I gave Pierre a really special 60th birthday party last year, which also happened to fall on the day of his diagnosis anniversary one year. There were 55 people there, and they came from all over. Friends came from Texas, from Chicago, from Oregon, from Washington, and it was really special for him because it was all his friends really celebrating his life.
My wife and I were able to go to Ireland this year and we spent eight days there and it was a great time. It's been called Five Peaks Challenge. You basically do the five highest peaks in San Diego in one day. I'd been training for that before and I kind of took a break because I was going to have surgery and I built myself back up. I accomplished the Five Peaks Challenge, which was a big feat for me.
Pierre is a major football fan, being from Texas. So I bought tickets to a Chiefs game at Arrowhead Stadium in Kansas City and flew us out there for a game. During the halftime, the cheerleaders came and found us and gave him a signed ball by Chris Jones. So that was really amazing.
I'm an avid guitar player. So I got back into doing that. And I played a couple live gigs and just doing that with Optune on. So I wasn't going to let cancer or the thought of cancer and the diagnosis kind of take away from living my life.
Each year on my brain anniversary, I send a note to my surgeon and to my doctor and just tell them how appreciative I am that I'm still here to be able to send that note.
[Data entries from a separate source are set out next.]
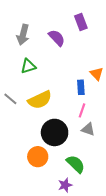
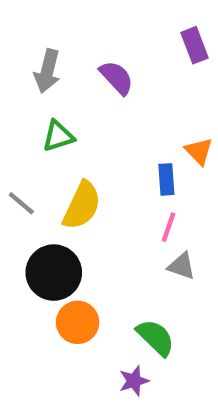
purple rectangle: (81, 22) -> (195, 45), moved
yellow semicircle: (40, 100) -> (82, 205), turned -40
black circle: (55, 132) -> (54, 273), moved

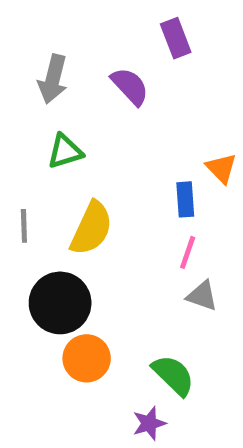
purple rectangle: (195, 45) -> (176, 38), moved
gray line: (21, 203) -> (24, 226), turned 48

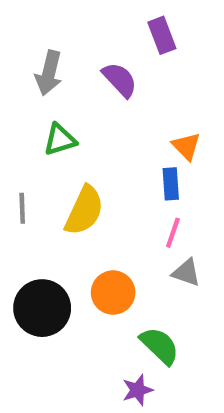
orange triangle: (221, 168) -> (186, 146), moved
black circle: (60, 303) -> (42, 308), moved
orange circle: (87, 358) -> (113, 293), moved

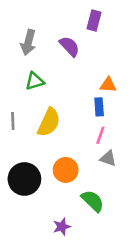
purple rectangle: (162, 35) -> (94, 21), turned 36
orange triangle: (186, 146) -> (108, 85), turned -42
purple star: (137, 390) -> (62, 227), moved

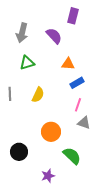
orange triangle: (108, 85) -> (68, 64), moved
blue rectangle: (99, 107) -> (77, 83), turned 64
yellow semicircle: (49, 122) -> (38, 95), size x0.7
black circle: (24, 179) -> (19, 152), moved, size x0.7

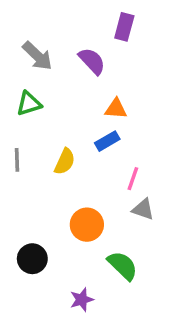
gray arrow: (22, 33) -> (37, 56), turned -60
green triangle: (27, 63) -> (29, 104), moved
blue rectangle: (77, 83) -> (107, 141), moved

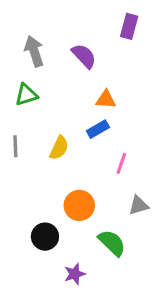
purple rectangle: (124, 27) -> (129, 26), moved
gray arrow: (37, 56) -> (34, 51), turned -152
gray triangle: (143, 209) -> (138, 205), moved, turned -35
black circle: (32, 259) -> (45, 237), moved

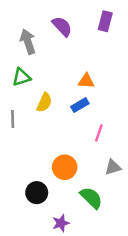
purple semicircle: (84, 56) -> (62, 26), moved
yellow semicircle: (59, 148) -> (44, 103), moved

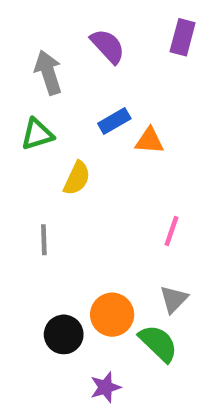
blue rectangle: (80, 105) -> (114, 121), moved
gray line: (13, 119) -> (44, 240), moved
orange circle: (65, 167) -> (112, 315), moved
gray triangle: (113, 167) -> (174, 299), moved, turned -30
So when Professor Palti handed the reins to Asaf and me to commercialize his invention, he emphasized two things. First and foremost was that this was for patients and that we were to do everything that we could to bring this new therapeutic modality to cancer patients. The second thing he emphasized was that if we were going to be successful, we had to build on a foundation of science. He knew, and I think we've all seen, that bringing something brand new, unexpected into medical practice is not easy. And the only way to do that is through science, research, and data. And we've maintained that commitment from day one with Professor Palti. And we've continued to take all the resources that we've been able to generate and to put it into further research, further development, and further expansion to help patients.
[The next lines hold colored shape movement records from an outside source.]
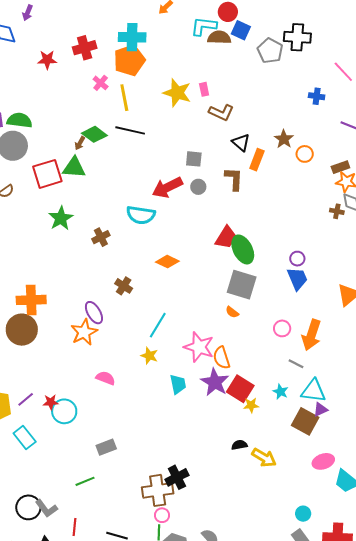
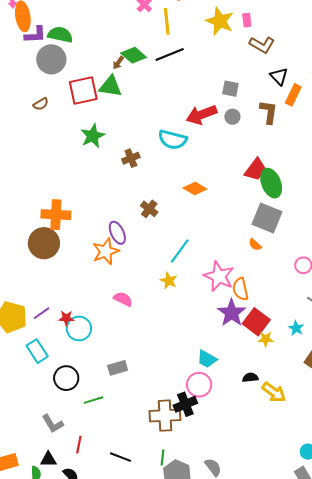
black line: (130, 130) -> (170, 54), turned -40
cyan trapezoid: (178, 384) -> (207, 359), moved, turned 125
black circle: (28, 507) -> (66, 378), moved
pink circle: (162, 515) -> (199, 385), moved, size x1.6

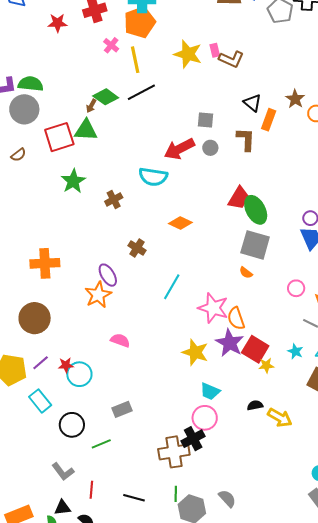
brown L-shape: (262, 45) -> (231, 59), moved
brown circle: (44, 243) -> (35, 318), moved
yellow star: (169, 281) -> (195, 352), moved, size x1.5

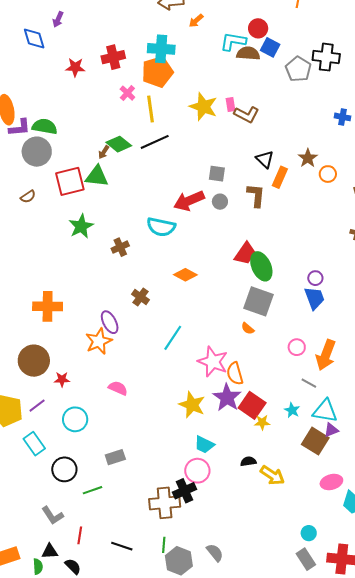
red star: (66, 365) -> (62, 379), moved

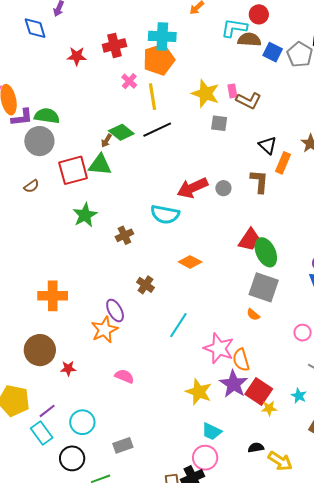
blue square: (270, 47) -> (273, 52), moved
gray square: (217, 174) -> (219, 123), moved
purple line: (37, 406) -> (47, 411), moved
cyan circle: (75, 419) -> (82, 422), moved

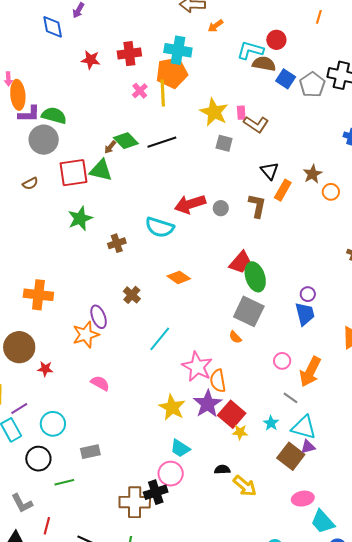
yellow line: (153, 97) -> (163, 93), moved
I'm going to end today thanking all of my internal colleagues. This seems like you just snap your fingers and something like this comes together. But it's the result of a tremendous amount of work internally. And I also want to thank all of our colleagues external to Novocure from around the world. This is not a single company activity. As we mentioned, it's an ecosystem. And we're thankful for all of your efforts, again, focused on the patient to bring our therapy to those in need. There is an expo hall that's also available. It'll be available until 5:00 P.M. today. So I would encourage everyone to visit that for further information. And with that, I will say have a good day. And we will see you all soon.